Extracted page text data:
· · · · ·
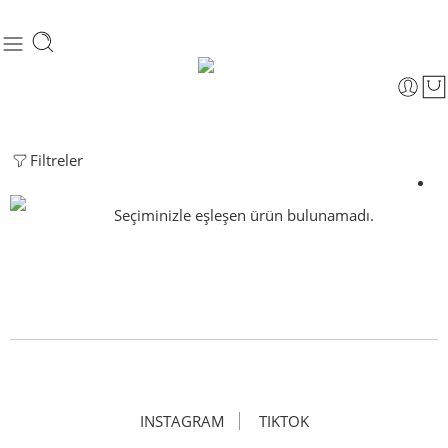
Filtreler
Seçiminizle eşleşen ürün bulunamadı.
INSTAGRAM
TIKTOK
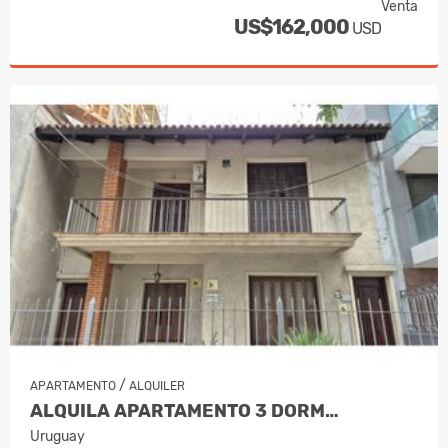
Venta
US$162,000
USD
/
APARTAMENTO
ALQUILER
ALQUILA APARTAMENTO 3 DORM…
Uruguay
· · · · ·
[Work item]
Count each line above where the string "APARTAMENTO" occurs. Give the number only.

[Exercise answer]
2